Some years ago I wrote an article titled “The Gun behind the Law.” (Not online, but it appears in The Politics of Freedom.) It began with a photograph of 50 or so helmeted policemen storming the doors of a large and institutional building. As it turned out, the photograph depicted a bank nationalization in Peru during the first and disastrously leftist presidency of Alan Garcia. I noted that the Peruvians were helping us understand the real import of the term “bank nationalization”: “What really occurred there is that some people forced other people to give up their property at the point of a gun.…As the bankers of Peru have learned, every law is en­forced at the point of a gun.”


And I noted that things are very different here: “When we Americans hear the words ‘bank nationalization,’ we are apt to imagine a piece of paper being signed by a bank president and a deputy assistant treasury secretary.”

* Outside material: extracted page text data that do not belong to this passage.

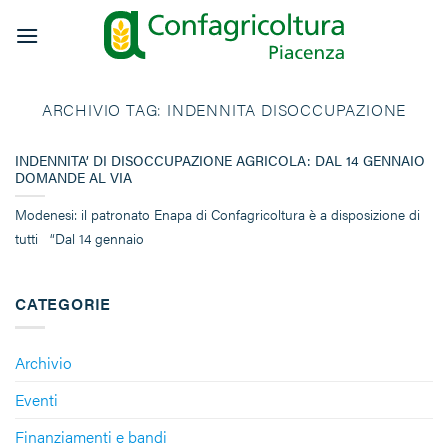
Salta
ai
contenuti
ARCHIVIO TAG:
INDENNITA DISOCCUPAZIONE
INDENNITA’ DI DISOCCUPAZIONE AGRICOLA: DAL 14 GENNAIO
DOMANDE AL VIA
Modenesi: il patronato Enapa di Confagricoltura è a disposizione di
tutti “Dal 14 gennaio
CATEGORIE
Archivio
Eventi
Finanziamenti e bandi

Well, I was a little off. It was actually nine bank presidents and the secretary himself. But the general scene was right:

The chief executives of the nine largest banks in the United States trooped into a gilded conference room at the Treasury Department at 3 p.m. Monday. To their astonishment, they were each handed a one-page document that said they agreed to sell shares to the government, then Treasury Secretary Henry M. Paulson Jr. said they must sign it before they left.

They weren’t allowed to negotiate. Mr. Paulson requested that each of them sign. It was for their own good and the good of the country, he said, according to a person in the room.”


At least one banker objected. “But by 6:30, all nine chief executives had signed — setting in motion the largest government intervention in the American banking system since the Depression.”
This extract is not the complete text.